Carrier air wings require change

The US Navy needs to change the structure of its carrier air wings (CVWs) in the future to meet future threats, particularly in high-end combat against potential adversaries such as China and Russia, a team of defence analysts from the Center for Strategic and Budgetary Assessments, a Washington think tank, said in a report.

Speaking on February 7, 2019, at the centre, senior fellow Bryan Clark said: “If the US Navy is going to continue to invest in aircraft carriers, it needs to reconsider how it’s going to configure its [carrier] air wings.”

Clark said the Navy’s current CVW is not designed for the way it is going to operate in the future: “Unless the Navy is going to reconfigure its air wings, it should reconsider its continued investment in aircraft carriers.”

Clark briefed the audience on a worst-case scenario where an adversary such as China could launch a salvo of six hundred 1,000lb-class weapons at a carrier strike group and recommended the type of defences, including a CVW, that would be needed for a carrier to operate in the ocean in a highend fight.
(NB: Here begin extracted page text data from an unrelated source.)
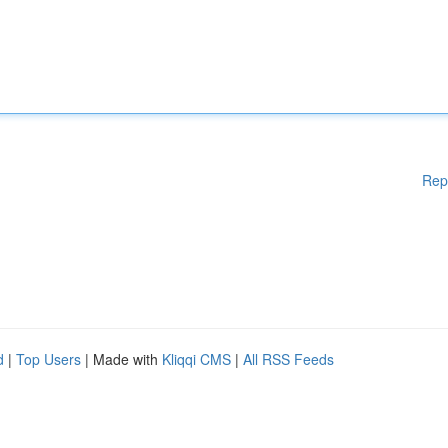
Rep
d
|
Top Users
| Made with
Kliqqi CMS
|
All RSS Feeds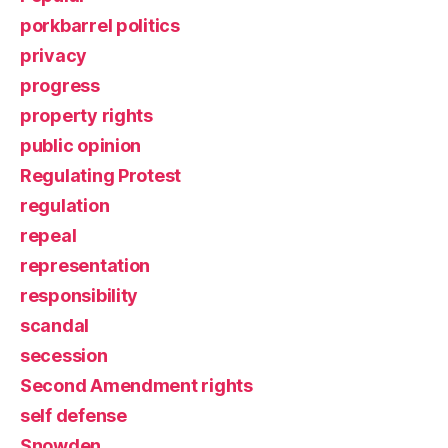
porkbarrel politics
privacy
progress
property rights
public opinion
Regulating Protest
regulation
repeal
representation
responsibility
scandal
secession
Second Amendment rights
self defense
Snowden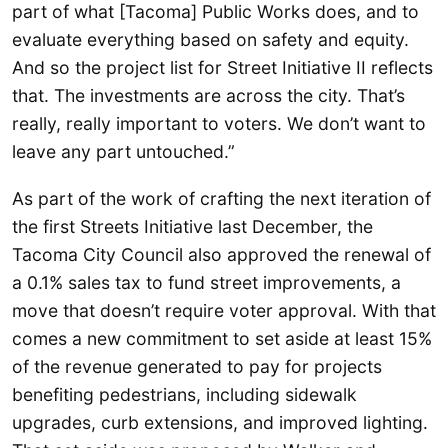
part of what [Tacoma] Public Works does, and to
evaluate everything based on safety and equity.
And so the project list for Street Initiative II reflects
that. The investments are across the city. That’s
really, really important to voters. We don’t want to
leave any part untouched.”
As part of the work of crafting the next iteration of
the first Streets Initiative last December, the
Tacoma City Council also approved the renewal of
a 0.1% sales tax to fund street improvements, a
move that doesn’t require voter approval. With that
comes a new commitment to set aside at least 15%
of the revenue generated to pay for projects
benefiting pedestrians, including sidewalk
upgrades, curb extensions, and improved lighting.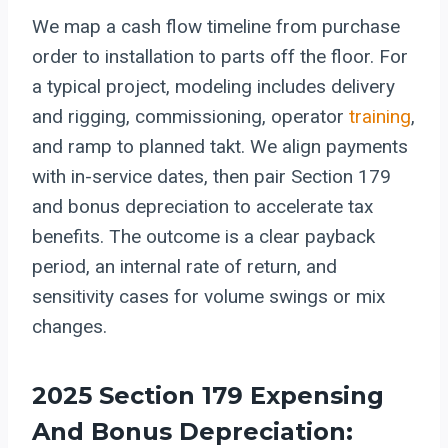
We map a cash flow timeline from purchase
order to installation to parts off the floor. For
a typical project, modeling includes delivery
and rigging, commissioning, operator
training
,
and ramp to planned takt. We align payments
with in-service dates, then pair Section 179
and bonus depreciation to accelerate tax
benefits. The outcome is a clear payback
period, an internal rate of return, and
sensitivity cases for volume swings or mix
changes.
2025 Section 179 Expensing
And Bonus Depreciation: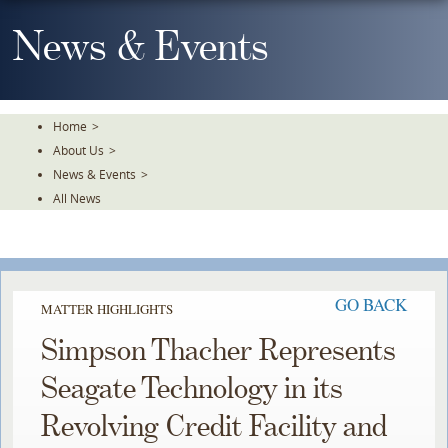
Skip
To
News & Events
The
Main
Content
Home
>
About Us
>
News & Events
>
All News
GO BACK
MATTER HIGHLIGHTS
Simpson Thacher Represents
Seagate Technology in its
Revolving Credit Facility and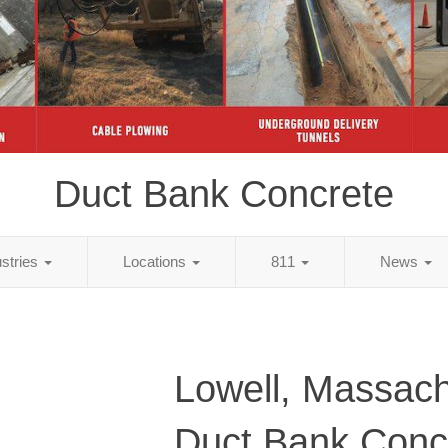
Duct Bank Concrete
ustries
Locations
811
News
Lowell, Massach
Duct Bank Conc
The report titled ‘Regaining the High Ground at Sea: Transforming the US Navy’s Carrier Air Wing for Great Power Competition’ said that today’s CVWs lack the reach to operate at sufficient ranges from operational areas, the stealth to fight in contested environments and the specialised capabilities in infrared search and track, electromagnetic warfare and anti-submarine warfare needed to defeat adversary platforms and systems.

Clark sees the need for a CVW to move towards including more unmanned aircraft. He recommended development of three new aircraft types: an unmanned air combat vehicle (UCAV); an unmanned refuelling aircraft, initially the MQ-25; and the FA-XX, a new fighter with a longer strike range.

Recommendations for reconfiguring the CVW by 2040 include:

- Sustaining planned procurement of the F/A-18 Super Hornet through FY2023

- Sustaining procurement of the F-35C Lightning II through the first half of its planned production, ending in FY2024

- Developing an FA-XX fighter, a derivative of an existing fighter, by 2024

- Developing a low-observable UCAV for production by 2025, and develop the air vehicle as an aerial refuelling system for the mid-tolate 2030s.

- Continuing development of the MQ-25 Stingray Carrier-Based Aerial-Refueling System and increasing the overall number of air vehicles to 12 per air wing.

- Retiring the EA-18G electronic attack aircraft as they reach the end of their service lives during the 2030s and replace them with UCAVs equipped with the Next- Generation Jammer, and also with expendable UAVs and missiles

- Field a rotary-wing MALE [medium-altitude, long-endurance] UAV (in concert with the US Marine Corps) to augment the carrierbased helicopter squadrons and assume some of the ASW missions.